In the last week, a lot of things happened, things which don’t sit well together:
The national Labour Party came out strongly against PFIs— the contracting out of public services to private corporations—making it their policy not just to avoid them in the future but to seek to withdraw from current contracts.
The Tory environment minister, Michael Gove, came to Sheffield to learn more about the wanton felling of healthy mature trees taking place under the still-largely-secret 25-year PFI contract with Amey, a multinational company. He condemned the fellings as “bonkers” and committed his department to attempting to find a way out of the contract.
What did the Sheffield Labour Party do? They fought aggressively and anti-democratically with all their might to continue felling those trees, beginning with the one Michael Gove had been photographed in front of the previous day. (Interestingly, absolutely no fellings were attempted the day of his visit.) They called the police several times and attempted to have peaceful protestors removed from private property where they were standing with permission. They threatened peaceful protestors with arrest. Thankfully, the police declined to make any arrests and reaffirmed that standing on private property did not breach the injunction that the council had taken out against protestors. No trees whatsoever were felled in Nether Edge last week, despite a plan to fell dozens, and very aggressive attempts to do so.

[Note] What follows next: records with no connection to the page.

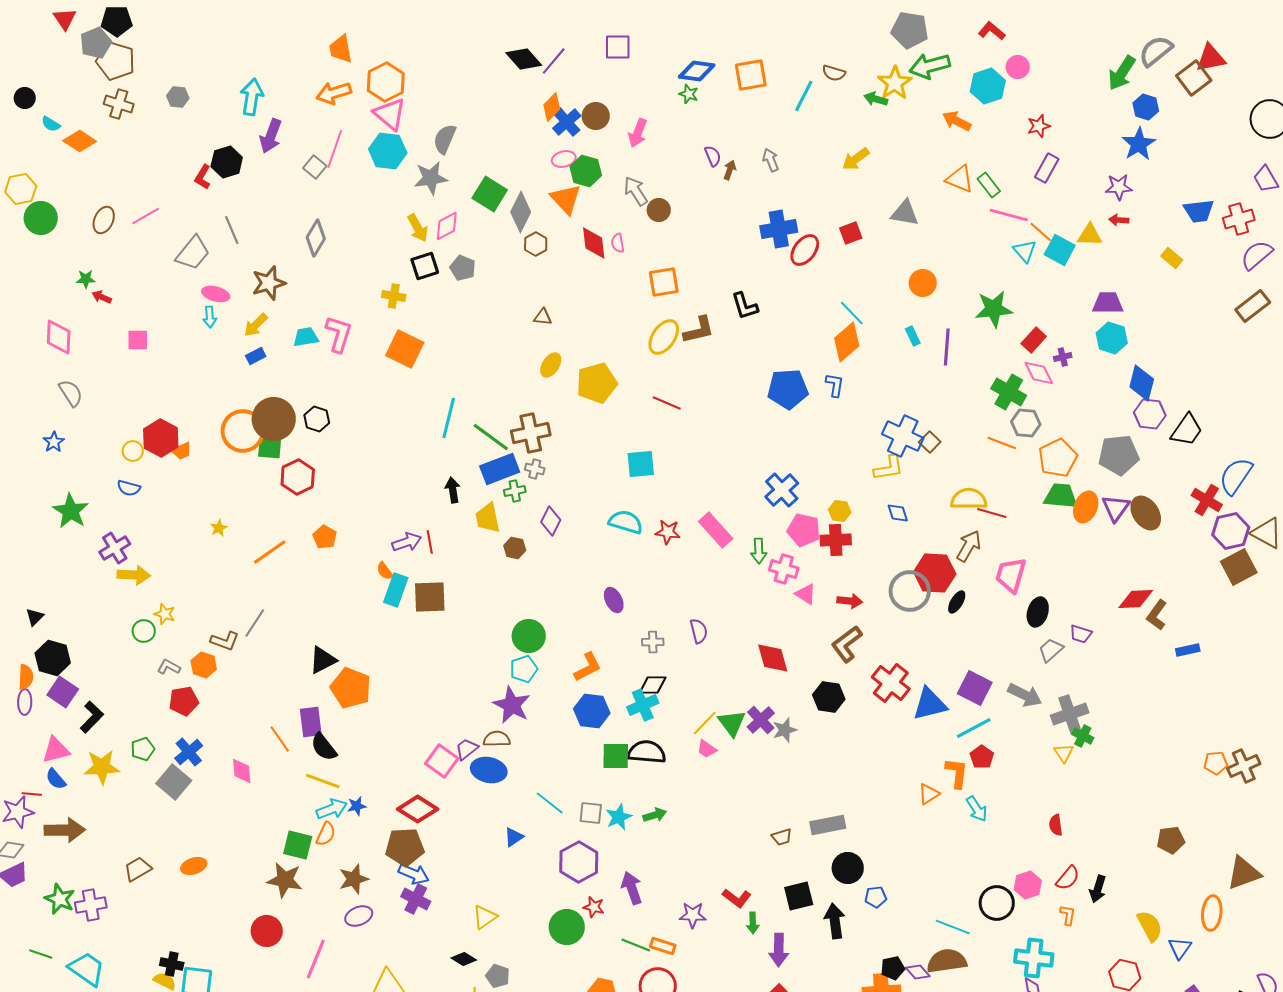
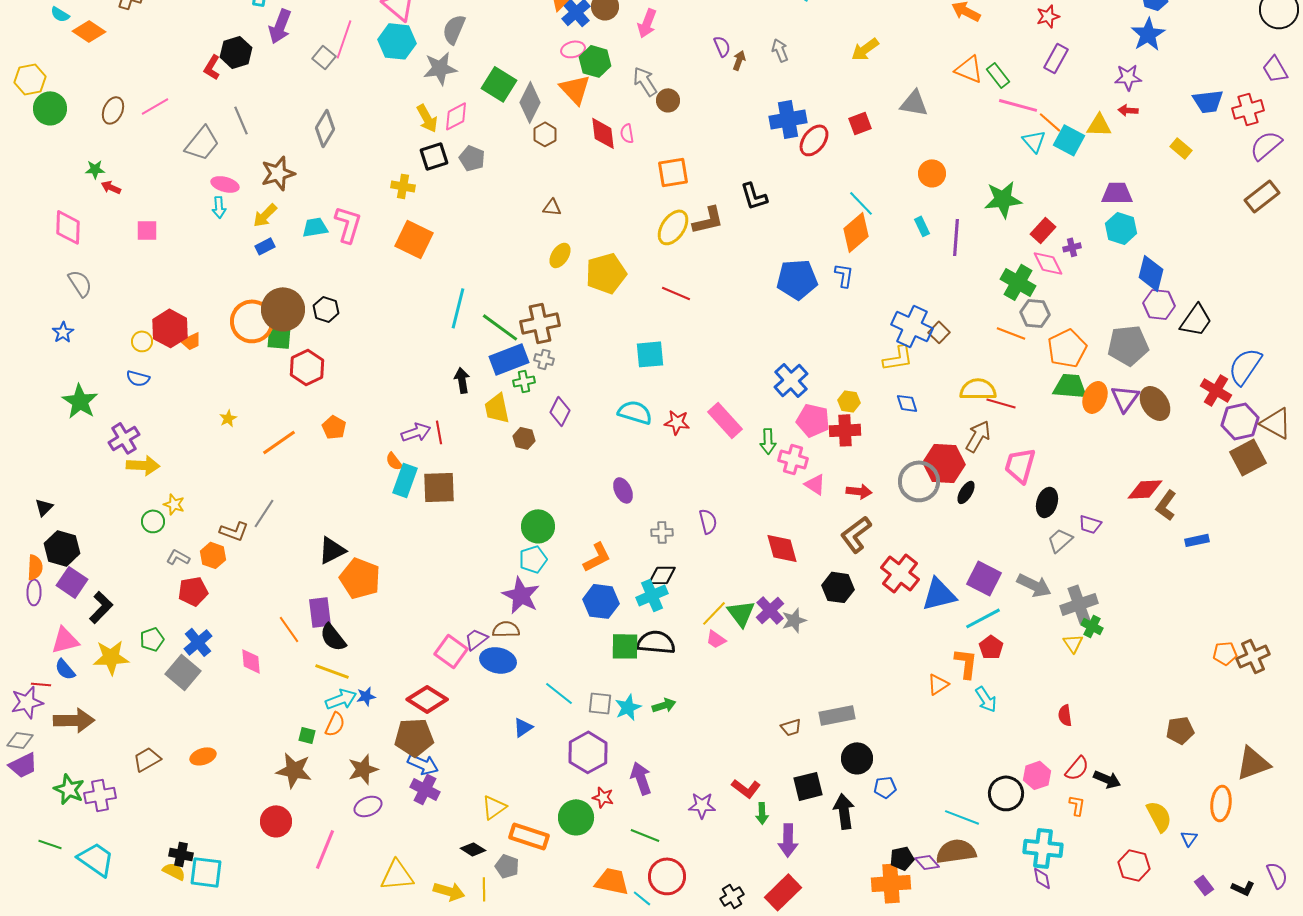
green square: (298, 845) -> (307, 735), size x0.6
black arrow: (1098, 889) -> (1107, 779), turned -84
orange rectangle: (663, 946) -> (529, 836), moved, size x1.5
blue triangle: (1180, 948) -> (1189, 838), size x0.7

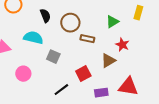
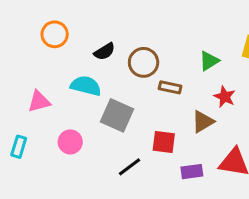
black semicircle: (45, 16) -> (105, 51), turned 80
gray square: (53, 57) -> (117, 115), size x1.5
red square: (83, 74) -> (164, 142), turned 35

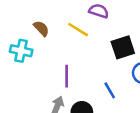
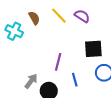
yellow line: (78, 30) -> (59, 16), moved
purple line: (67, 76) -> (58, 62), moved

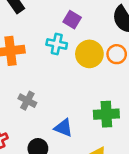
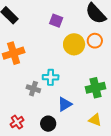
cyan cross: (57, 44) -> (51, 77), moved
blue triangle: (63, 128) -> (65, 104), turned -42

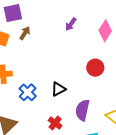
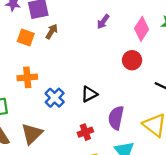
red circle: (95, 68) -> (132, 60), moved
red cross: (55, 123) -> (85, 132), turned 32

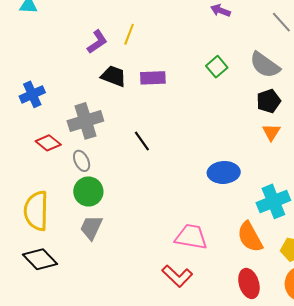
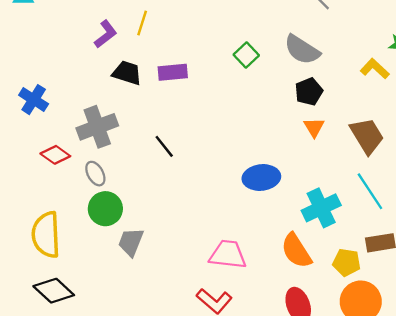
blue cross: (32, 94) -> (34, 100), turned -30
gray trapezoid: (91, 228) -> (131, 242), moved

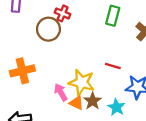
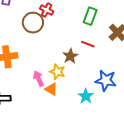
red line: (113, 66) -> (88, 44), moved
yellow star: (82, 82) -> (57, 72), size x0.7
brown star: (93, 101) -> (70, 56), moved

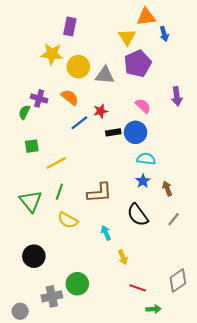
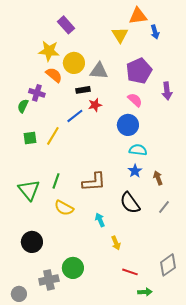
purple rectangle: (70, 26) -> (66, 25), turned -54
purple pentagon: (138, 64) -> (139, 71), moved
orange semicircle: (70, 97) -> (54, 75), moved
black rectangle: (113, 132) -> (83, 90), moved
yellow line: (56, 163) -> (53, 136), moved, turned -30

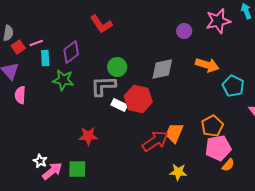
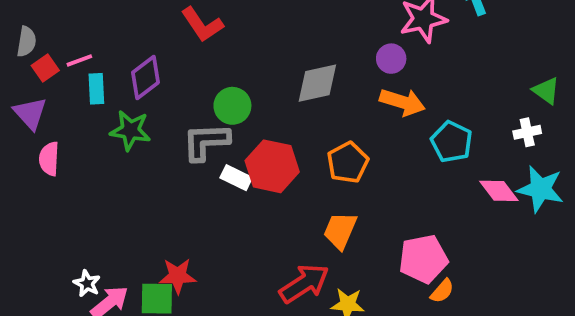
purple circle: (184, 31) -> (391, 59), moved
gray diamond: (162, 69) -> (317, 83), moved
orange pentagon: (212, 126) -> (348, 163), moved
red star: (88, 136) -> (178, 276), moved
red arrow: (155, 141) -> (304, 283), moved

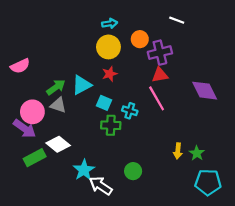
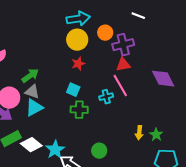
cyan arrow: (110, 23) -> (78, 19), size x1.6
cyan triangle: (82, 85) -> (34, 108), moved
cyan cross: (130, 111) -> (106, 97), moved, turned -32
white diamond: (58, 144) -> (31, 145), moved

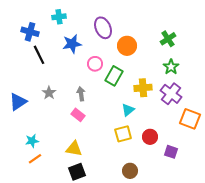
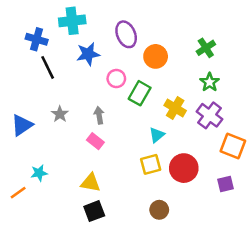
cyan cross: (59, 17) -> (72, 21), size x1.5
yellow cross: (143, 88) -> (175, 108), turned 36
red circle: (150, 137) -> (184, 168), size x1.5
purple square: (171, 152) -> (225, 184), moved, turned -32
orange line: (35, 159) -> (18, 193), moved

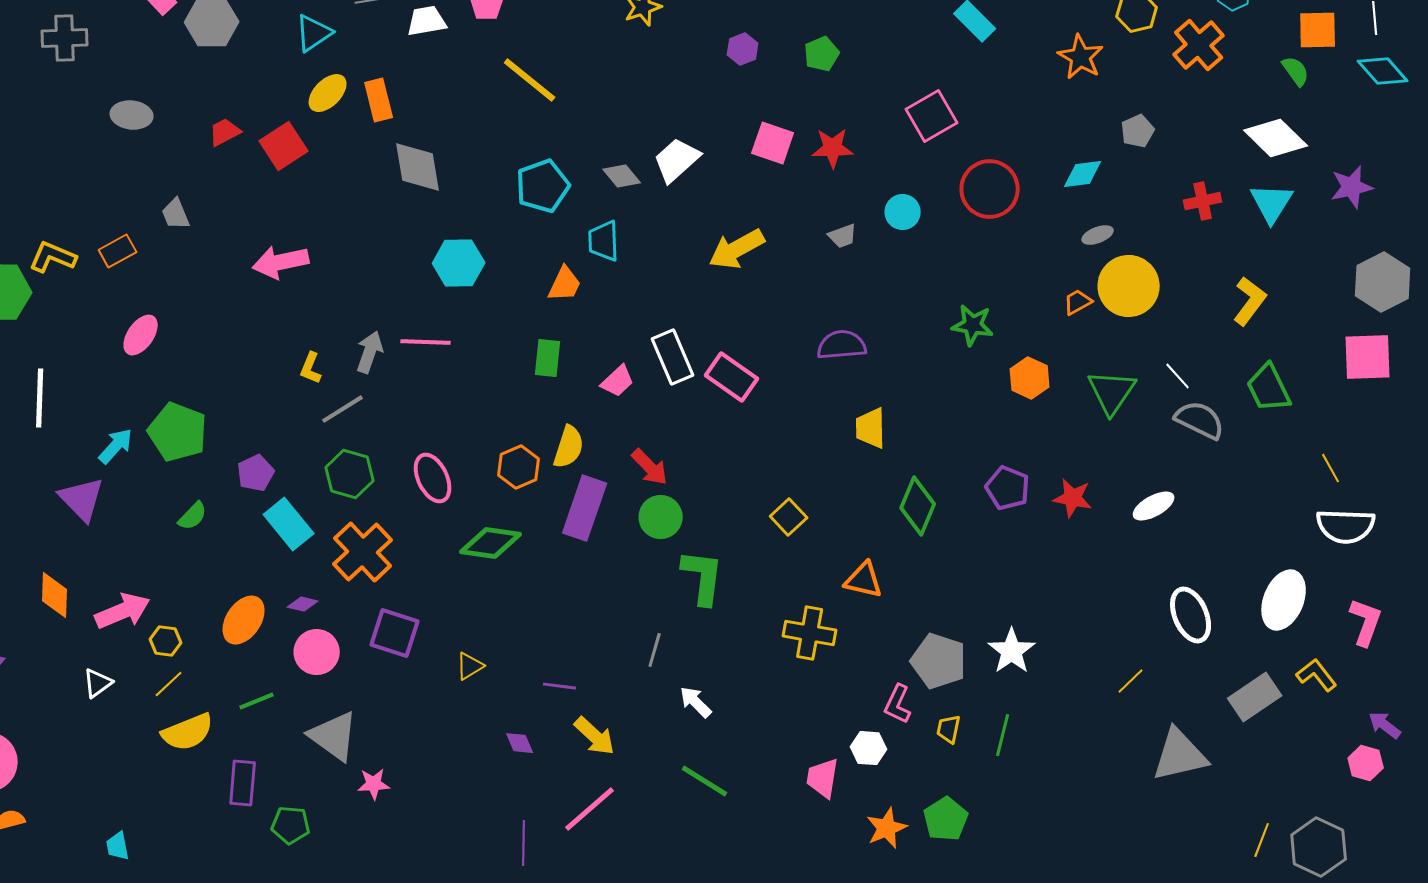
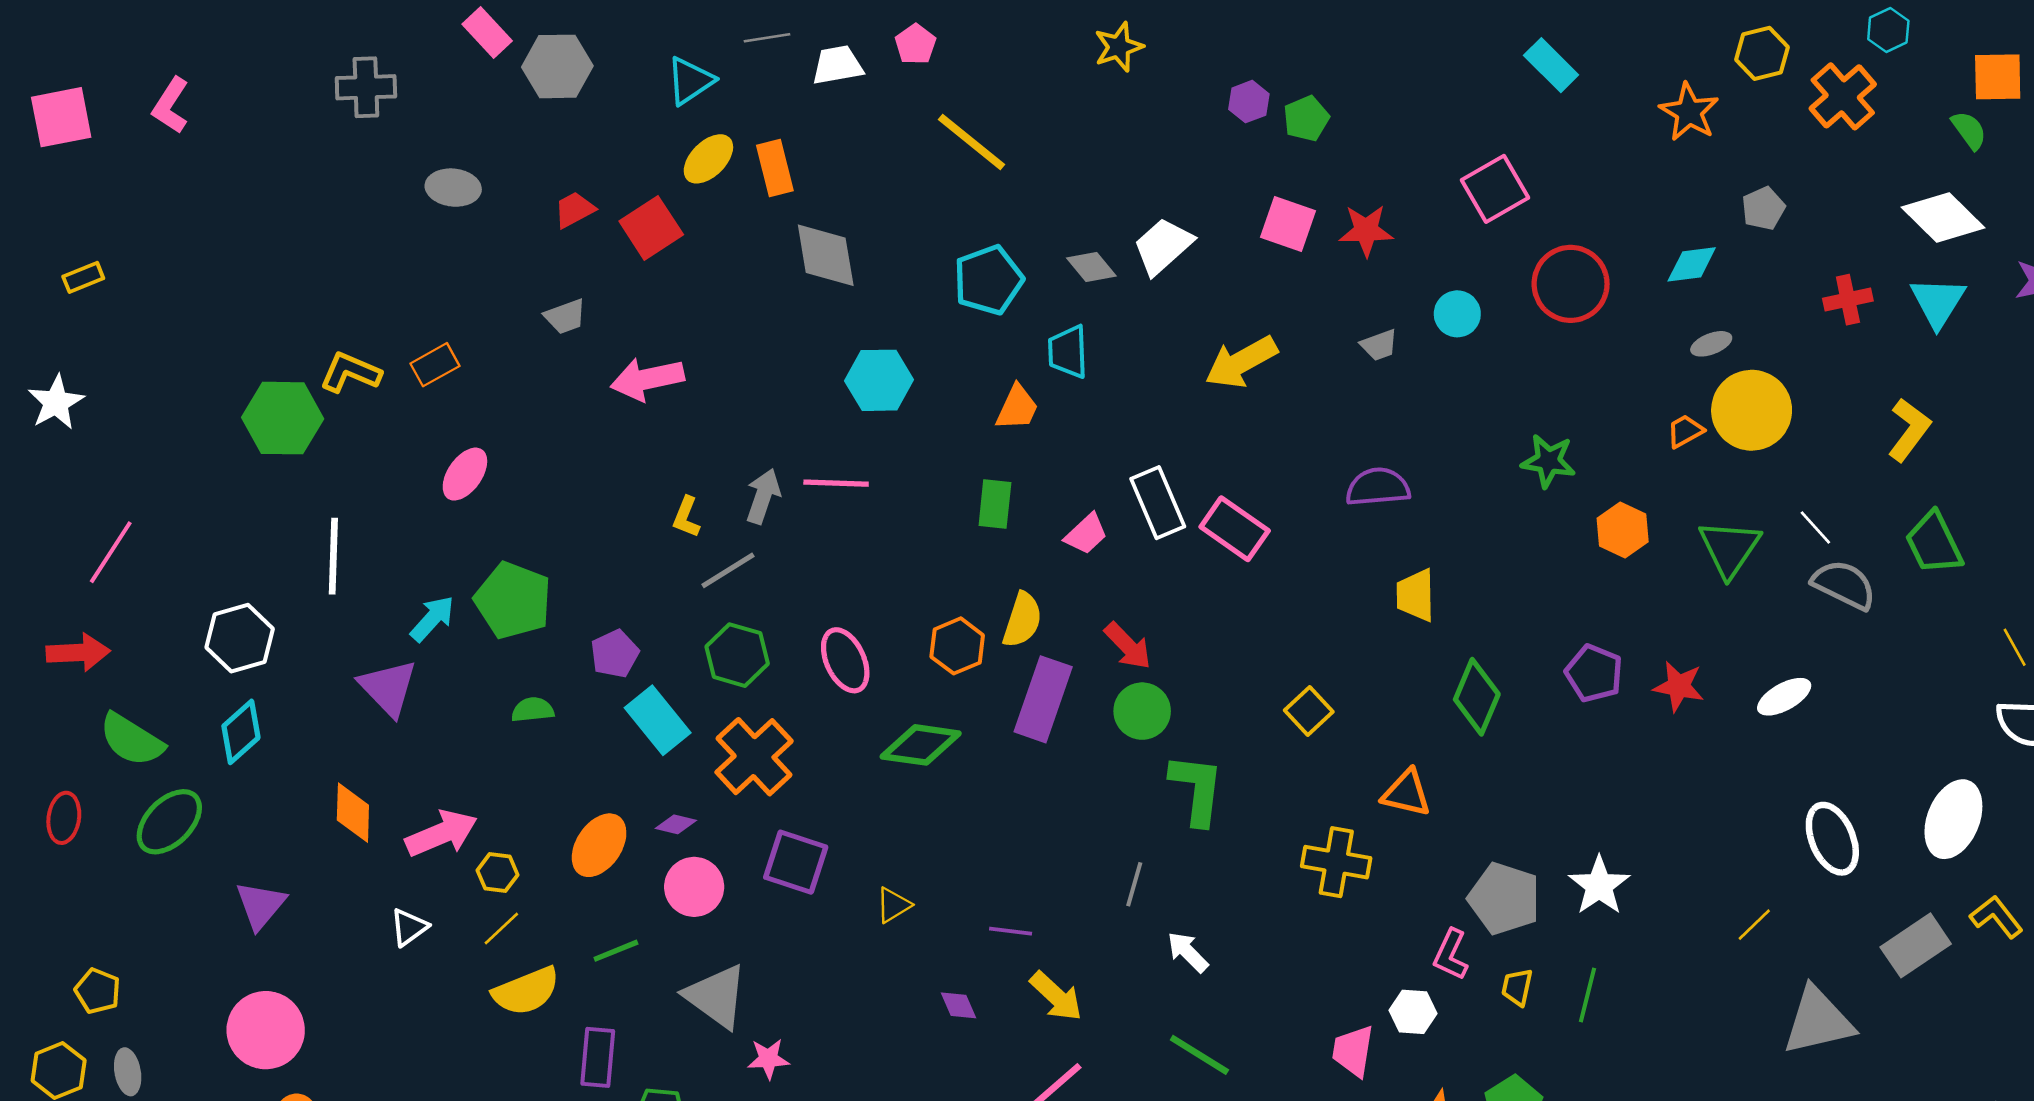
green pentagon: (822, 54) -> (1306, 119), moved
gray trapezoid: (176, 214) -> (565, 316), moved, turned -88
green semicircle: (193, 516) -> (533, 710), turned -140

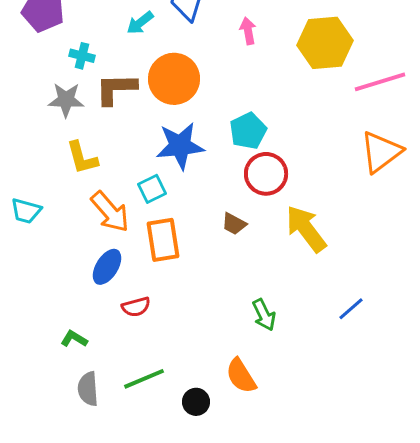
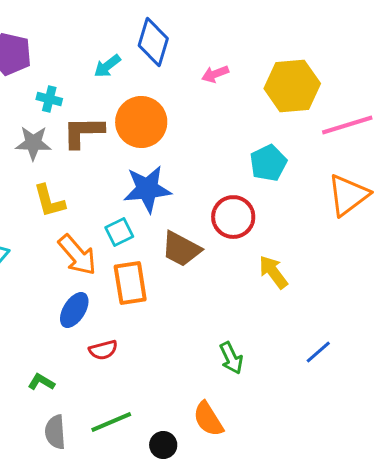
pink arrow: (248, 31) -> (215, 74), turned -100
cyan pentagon: (248, 131) -> (268, 163), moved
brown trapezoid: (234, 224) -> (181, 249), moved, size x1.6
yellow arrow: (306, 229) -> (273, 272), size x0.7

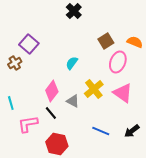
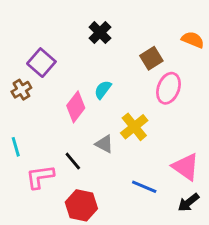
black cross: (74, 11) -> (100, 33), moved
orange semicircle: (135, 42) -> (193, 40), moved
pink diamond: (52, 91) -> (76, 107), moved
pink triangle: (123, 93) -> (186, 167), moved
black arrow: (132, 131) -> (188, 202), moved

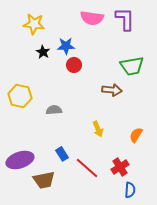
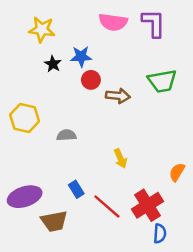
brown arrow: (112, 90) -> (118, 96), moved
orange semicircle: (136, 135) -> (177, 172), moved
red cross: (120, 167) -> (147, 205), size x1.4

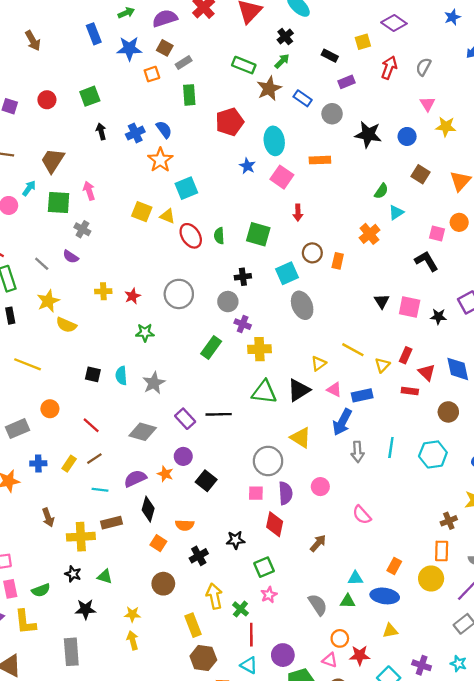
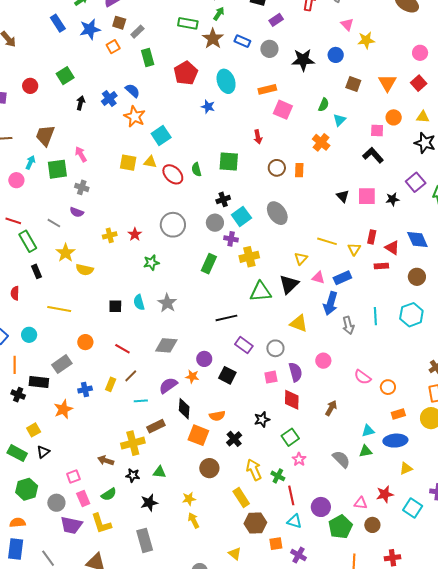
black arrow: (101, 131) -> (81, 103), turned 40
pink square: (282, 177) -> (283, 110), moved
cyan square: (287, 273) -> (241, 216), moved
purple rectangle: (185, 419) -> (244, 345), moved
gray circle: (268, 461) -> (275, 348), size x0.7
brown arrow: (48, 517) -> (106, 461), moved, turned 140
orange square: (158, 543) -> (198, 435), size x1.5
orange rectangle: (394, 566) -> (398, 414), turned 56
orange circle: (340, 638) -> (388, 387), moved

Just yesterday the council escalated further, sending letters to two prominent campaigners, one of them Green Councillor Alison Teal, declaring them to be in breach of the injunction and threatening them with jail. Councillor Teal had scrupulously observed the injunction at all times, so found this not just disturbing but also puzzling. But they gave no indication of the reason—making it impossible for her to prepare a defense, not knowing what action was at issue. The only clue she had was that after an interview on Radio Sheffield, Paul Billington (Director of Environment for Sheffield City Council) sent her an email saying that because she had mentioned him she was being reported to the council’s Monitoring Officer—a rather Orwellian turn of events in response to a measured interview discussing the injunction and subsequent campaigning. But the Orwellian turns don’t stop there. Paul Billington also emailed STAG’s co-chairs, giving them a deadline of a few hours to issue a public condemnation of injunction-breaking. Demanding specific utterances of private citizens? What sort of government behaves like this?
Over the last two years, the Sheffield council has become increasingly aggressive and authoritarian in its defense of the Amey PFI, rather than entering into productive dialogue to find a way forward. Healthy mature trees are being felled all over the city, often against the clearly-expressed wishes of residents, and always against expert advice, with no regard for the enormous benefits mature trees bring (recently valued at 66 million pounds). Peaceful protestors, including a Sheffield councillor, have been followed, photographed, arrested (all charges dropped), and issued with injunctions. Now they are being threated with jail time. All that these protestors have ever done is to attempt to prevent the felling of healthy mature trees (including war memorials and rare specimens), most of which experts say could easily be saved, while still maintaining the pavements and roads.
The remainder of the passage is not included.